“Is That a House or a Spaceship?” – Why Non-Traditional Construction Data Matters More Than Ever
July 2025 | By Michael Booth
July 2025 | By Michael Booth
Let’s face it, in property, not everything is bricks and mortar anymore.
From steel-framed houses that look like they were built in a rush during a 1950s sci-fi crisis, to concrete-clad creations that test the limits of design (and logic), the UK is full of homes that don’t quite fit the traditional mould.
These are what we affectionately call non-traditional constructions, and while they may look quirky, for lenders, they can cause serious headaches.
Put simply, these are homes built using materials or methods that fall outside of conventional bricks, blocks, and timber frames. Think:
· PRC (Precast Reinforced Concrete) properties
· Steel-framed buildings
· Timber kits from post-war housing drives
· “Experimental” structures from the 20th century
· …or anything that looks like it might fold up and fly away if the wind changes.
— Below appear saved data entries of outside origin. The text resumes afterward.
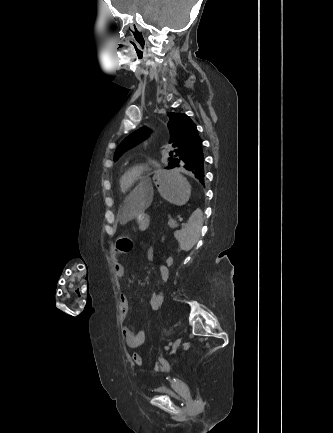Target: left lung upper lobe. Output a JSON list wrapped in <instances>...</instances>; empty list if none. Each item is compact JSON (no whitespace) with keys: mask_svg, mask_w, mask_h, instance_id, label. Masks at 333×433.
Returning <instances> with one entry per match:
<instances>
[{"mask_svg":"<svg viewBox=\"0 0 333 433\" xmlns=\"http://www.w3.org/2000/svg\"><path fill=\"white\" fill-rule=\"evenodd\" d=\"M169 123L168 128L170 130V141L171 145L175 148V156L169 158L170 162L166 169H172L174 162L194 143H196L200 137L198 135L197 128L193 121L183 113H168ZM149 134V129L142 127L129 135L122 143L118 146L115 151L114 160L116 161L124 152L134 147L142 140H144ZM172 156V152H171Z\"/></svg>","mask_w":333,"mask_h":433,"instance_id":"obj_1","label":"left lung upper lobe"}]
</instances>
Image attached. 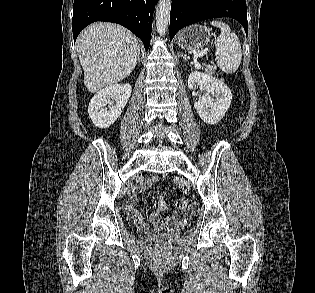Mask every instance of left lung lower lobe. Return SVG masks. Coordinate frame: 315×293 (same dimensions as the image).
<instances>
[{
  "label": "left lung lower lobe",
  "instance_id": "obj_1",
  "mask_svg": "<svg viewBox=\"0 0 315 293\" xmlns=\"http://www.w3.org/2000/svg\"><path fill=\"white\" fill-rule=\"evenodd\" d=\"M218 17L236 19L248 33L245 0H172L170 41L181 28L201 20Z\"/></svg>",
  "mask_w": 315,
  "mask_h": 293
}]
</instances>
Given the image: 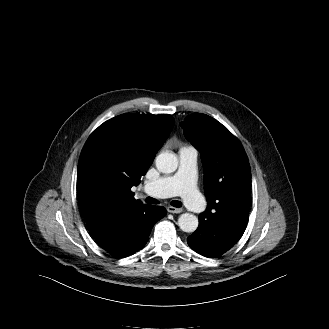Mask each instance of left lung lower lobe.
I'll return each mask as SVG.
<instances>
[{"instance_id": "0a47b994", "label": "left lung lower lobe", "mask_w": 329, "mask_h": 329, "mask_svg": "<svg viewBox=\"0 0 329 329\" xmlns=\"http://www.w3.org/2000/svg\"><path fill=\"white\" fill-rule=\"evenodd\" d=\"M247 222V209H240L238 218L219 224H209L199 217L198 229L187 238L188 245L205 257L220 256L242 237Z\"/></svg>"}]
</instances>
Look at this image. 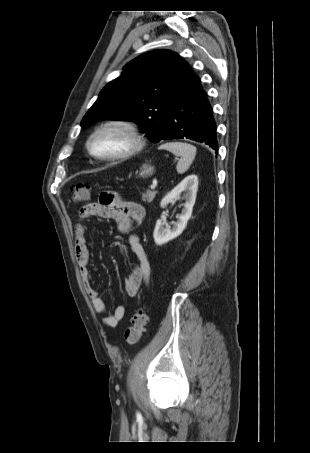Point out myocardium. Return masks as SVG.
I'll return each mask as SVG.
<instances>
[{
    "label": "myocardium",
    "mask_w": 310,
    "mask_h": 453,
    "mask_svg": "<svg viewBox=\"0 0 310 453\" xmlns=\"http://www.w3.org/2000/svg\"><path fill=\"white\" fill-rule=\"evenodd\" d=\"M109 130H118L122 133H124L129 141L130 145L128 148H126L123 151L114 153V154H109V155H100L97 154L91 146L92 140ZM145 145V139L140 133L138 127L136 124H134L131 121L124 120V119H115V120H109L106 121L99 126H97L91 134L88 136L87 141H86V150L89 153L91 157L98 161H103V162H109V161H117V160H122V159H127L129 157H132L139 153Z\"/></svg>",
    "instance_id": "1"
}]
</instances>
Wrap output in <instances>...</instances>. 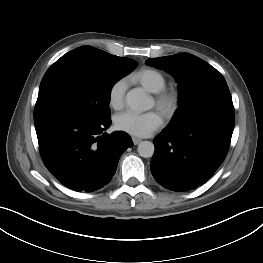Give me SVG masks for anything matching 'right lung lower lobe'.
Wrapping results in <instances>:
<instances>
[{
	"label": "right lung lower lobe",
	"mask_w": 263,
	"mask_h": 263,
	"mask_svg": "<svg viewBox=\"0 0 263 263\" xmlns=\"http://www.w3.org/2000/svg\"><path fill=\"white\" fill-rule=\"evenodd\" d=\"M40 154L47 169L64 186L92 192L108 184L122 153L133 146L130 136L107 134L111 119L56 114L35 120Z\"/></svg>",
	"instance_id": "98d812e1"
}]
</instances>
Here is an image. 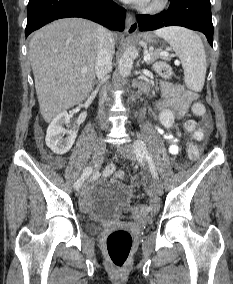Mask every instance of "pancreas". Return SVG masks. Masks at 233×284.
<instances>
[{
    "label": "pancreas",
    "instance_id": "pancreas-1",
    "mask_svg": "<svg viewBox=\"0 0 233 284\" xmlns=\"http://www.w3.org/2000/svg\"><path fill=\"white\" fill-rule=\"evenodd\" d=\"M149 54L151 55V59L147 62L148 65L153 64L159 58H163V56L161 55V51L160 50L150 51ZM158 64H164V63H157V64H155L154 65V69H156V65H158Z\"/></svg>",
    "mask_w": 233,
    "mask_h": 284
}]
</instances>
These properties aren’t rare. There are hundreds of thousands across the UK. And for lenders, understanding what they are and where they are can mean the difference between a sound lending decision and a problematic one.
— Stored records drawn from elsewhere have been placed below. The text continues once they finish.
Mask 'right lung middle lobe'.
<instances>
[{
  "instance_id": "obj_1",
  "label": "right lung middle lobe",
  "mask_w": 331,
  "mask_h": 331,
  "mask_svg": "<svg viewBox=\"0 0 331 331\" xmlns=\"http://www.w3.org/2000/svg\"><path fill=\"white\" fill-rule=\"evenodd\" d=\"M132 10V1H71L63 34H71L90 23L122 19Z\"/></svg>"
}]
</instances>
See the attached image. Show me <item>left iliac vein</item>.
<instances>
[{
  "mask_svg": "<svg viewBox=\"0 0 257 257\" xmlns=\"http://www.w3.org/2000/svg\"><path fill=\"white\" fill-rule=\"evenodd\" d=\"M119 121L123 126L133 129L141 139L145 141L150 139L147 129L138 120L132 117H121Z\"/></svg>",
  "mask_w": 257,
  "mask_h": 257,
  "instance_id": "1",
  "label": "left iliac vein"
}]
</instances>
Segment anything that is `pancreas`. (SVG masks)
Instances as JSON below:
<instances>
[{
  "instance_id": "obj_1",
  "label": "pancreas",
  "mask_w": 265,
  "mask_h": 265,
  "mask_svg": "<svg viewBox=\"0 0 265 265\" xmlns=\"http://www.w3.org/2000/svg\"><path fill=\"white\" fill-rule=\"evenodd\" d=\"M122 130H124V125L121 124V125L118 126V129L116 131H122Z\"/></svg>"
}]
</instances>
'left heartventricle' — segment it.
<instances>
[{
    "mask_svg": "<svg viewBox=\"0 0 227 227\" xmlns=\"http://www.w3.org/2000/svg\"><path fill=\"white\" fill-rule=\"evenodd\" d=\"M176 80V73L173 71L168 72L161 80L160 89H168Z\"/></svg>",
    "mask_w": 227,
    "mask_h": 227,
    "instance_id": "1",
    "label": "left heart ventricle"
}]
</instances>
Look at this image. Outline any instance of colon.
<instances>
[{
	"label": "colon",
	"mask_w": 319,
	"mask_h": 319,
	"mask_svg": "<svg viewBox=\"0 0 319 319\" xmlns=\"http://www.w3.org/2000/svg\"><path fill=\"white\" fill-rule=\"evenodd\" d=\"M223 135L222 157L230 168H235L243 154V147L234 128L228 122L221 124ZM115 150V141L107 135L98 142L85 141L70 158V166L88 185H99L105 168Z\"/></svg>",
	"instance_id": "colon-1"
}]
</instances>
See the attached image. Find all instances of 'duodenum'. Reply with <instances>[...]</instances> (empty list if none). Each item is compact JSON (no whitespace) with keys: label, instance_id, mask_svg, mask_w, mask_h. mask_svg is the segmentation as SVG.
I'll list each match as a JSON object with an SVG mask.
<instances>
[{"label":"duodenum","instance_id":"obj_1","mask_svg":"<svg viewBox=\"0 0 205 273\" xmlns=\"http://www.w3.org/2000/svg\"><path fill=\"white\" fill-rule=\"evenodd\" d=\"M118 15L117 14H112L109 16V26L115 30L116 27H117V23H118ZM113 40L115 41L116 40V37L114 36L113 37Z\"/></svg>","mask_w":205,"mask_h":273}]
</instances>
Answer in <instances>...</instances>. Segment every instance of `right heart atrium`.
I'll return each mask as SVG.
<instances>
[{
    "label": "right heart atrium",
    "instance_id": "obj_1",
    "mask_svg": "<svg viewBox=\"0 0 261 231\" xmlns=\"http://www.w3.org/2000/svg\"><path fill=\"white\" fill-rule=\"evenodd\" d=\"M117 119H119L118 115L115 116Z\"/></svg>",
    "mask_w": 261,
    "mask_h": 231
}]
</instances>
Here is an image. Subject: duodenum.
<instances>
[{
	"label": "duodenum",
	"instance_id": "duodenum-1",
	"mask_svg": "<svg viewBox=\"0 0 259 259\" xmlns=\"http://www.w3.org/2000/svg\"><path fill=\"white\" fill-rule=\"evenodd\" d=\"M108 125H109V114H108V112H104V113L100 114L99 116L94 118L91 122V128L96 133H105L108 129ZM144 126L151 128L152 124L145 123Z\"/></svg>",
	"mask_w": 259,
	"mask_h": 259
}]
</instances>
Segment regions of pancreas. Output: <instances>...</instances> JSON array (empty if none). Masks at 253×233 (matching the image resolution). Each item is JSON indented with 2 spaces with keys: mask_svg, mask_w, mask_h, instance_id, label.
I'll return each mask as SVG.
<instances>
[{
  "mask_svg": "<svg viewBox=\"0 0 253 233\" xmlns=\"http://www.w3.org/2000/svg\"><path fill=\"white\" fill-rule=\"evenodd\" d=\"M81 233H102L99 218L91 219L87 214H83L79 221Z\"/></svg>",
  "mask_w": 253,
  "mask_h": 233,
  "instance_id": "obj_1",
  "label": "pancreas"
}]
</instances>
Lending against a non-traditional construction property without knowing it’s non-traditional is a bit like buying a used car without lifting the bonnet. You might be fine. But you might also end up with a very expensive surprise.
Risk teams need to know:
· Structural durability – Some types are more prone to defects or degradation.
· Insurance risks – Is it insurable? At what premium?
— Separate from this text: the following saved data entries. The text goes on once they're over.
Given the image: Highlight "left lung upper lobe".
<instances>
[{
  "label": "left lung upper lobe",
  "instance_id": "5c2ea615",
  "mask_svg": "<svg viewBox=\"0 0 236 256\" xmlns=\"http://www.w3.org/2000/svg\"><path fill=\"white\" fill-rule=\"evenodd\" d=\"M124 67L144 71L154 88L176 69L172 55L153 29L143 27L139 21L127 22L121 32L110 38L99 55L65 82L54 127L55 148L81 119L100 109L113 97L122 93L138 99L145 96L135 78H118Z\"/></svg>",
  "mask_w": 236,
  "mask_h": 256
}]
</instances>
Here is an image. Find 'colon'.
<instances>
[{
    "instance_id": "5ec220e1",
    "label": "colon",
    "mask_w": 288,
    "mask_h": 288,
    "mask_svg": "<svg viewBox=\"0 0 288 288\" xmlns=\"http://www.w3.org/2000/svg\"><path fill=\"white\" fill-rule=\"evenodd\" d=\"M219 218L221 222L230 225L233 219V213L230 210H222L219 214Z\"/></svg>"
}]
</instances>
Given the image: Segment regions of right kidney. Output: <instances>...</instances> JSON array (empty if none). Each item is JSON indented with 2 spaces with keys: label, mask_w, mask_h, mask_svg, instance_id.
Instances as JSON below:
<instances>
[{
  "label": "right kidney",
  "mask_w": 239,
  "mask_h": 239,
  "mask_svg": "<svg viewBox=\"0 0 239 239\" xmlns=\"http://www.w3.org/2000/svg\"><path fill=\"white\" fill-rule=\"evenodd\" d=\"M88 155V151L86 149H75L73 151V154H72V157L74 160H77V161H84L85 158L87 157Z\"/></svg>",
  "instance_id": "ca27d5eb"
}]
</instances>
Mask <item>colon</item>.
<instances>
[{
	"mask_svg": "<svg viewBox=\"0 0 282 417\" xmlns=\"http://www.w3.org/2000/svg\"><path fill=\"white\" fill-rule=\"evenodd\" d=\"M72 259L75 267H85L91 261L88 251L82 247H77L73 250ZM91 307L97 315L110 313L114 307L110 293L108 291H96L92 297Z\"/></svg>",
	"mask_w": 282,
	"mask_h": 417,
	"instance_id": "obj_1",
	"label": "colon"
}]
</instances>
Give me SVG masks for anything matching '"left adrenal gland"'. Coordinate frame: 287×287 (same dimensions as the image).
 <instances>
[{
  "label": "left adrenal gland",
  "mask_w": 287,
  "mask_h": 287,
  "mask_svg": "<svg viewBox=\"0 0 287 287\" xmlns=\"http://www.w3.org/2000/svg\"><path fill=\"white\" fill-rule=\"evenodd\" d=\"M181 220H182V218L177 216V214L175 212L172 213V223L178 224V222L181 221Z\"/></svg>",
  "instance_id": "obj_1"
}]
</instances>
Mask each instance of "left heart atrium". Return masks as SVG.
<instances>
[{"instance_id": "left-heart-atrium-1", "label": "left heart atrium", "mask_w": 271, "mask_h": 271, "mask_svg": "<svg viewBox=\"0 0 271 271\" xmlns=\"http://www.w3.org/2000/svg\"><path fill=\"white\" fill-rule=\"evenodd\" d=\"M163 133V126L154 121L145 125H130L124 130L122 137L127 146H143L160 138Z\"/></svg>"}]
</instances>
· Resaleability – Will this be hard to sell or remortgage down the line?
· Policy compliance – Are there internal rules or product restrictions?
With the FCA putting growing focus on affordability and risk transparency, and Basel 3.1 looming large, there’s never been more pressure to get ahead of construction type risk early in the lending process.
At e.surv, we’ve built one of the most comprehensive proprietary datasets of non-traditional construction in the UK, derived from decades of physical valuations conducted by our nationwide surveyor network and close relationships with Local Authorities.
This isn’t scraped, guesstimated, or bought in from a third party. It’s real insight, collected and verified by people who’ve stood at the front door (and sometimes scratched their heads while doing so).
Our dataset includes:
· Verified construction types
· Property-specific insight (not just postcode-level guessing)
· Nationwide coverage
· Integration into our AVM for contextual decision-making
· Cross-reference with other property risks like cladding, subsidence, and tenure
We’re already working with lenders who are embedding this dataset into:
· AVM triaging – flagging non-trad properties before they enter the lending workflow
· Back-book analysis – understanding current exposure
· Portfolio acquisition decisions – smarter institutional buying
· Pre-valuation risk filtering – saving time and cost by knowing when not to proceed
Non-traditional construction isn’t niche. It’s everywhere. And the risk it carries isn’t theoretical, it’s very real. The good news is, with the right data (and the right partner), it’s entirely manageable.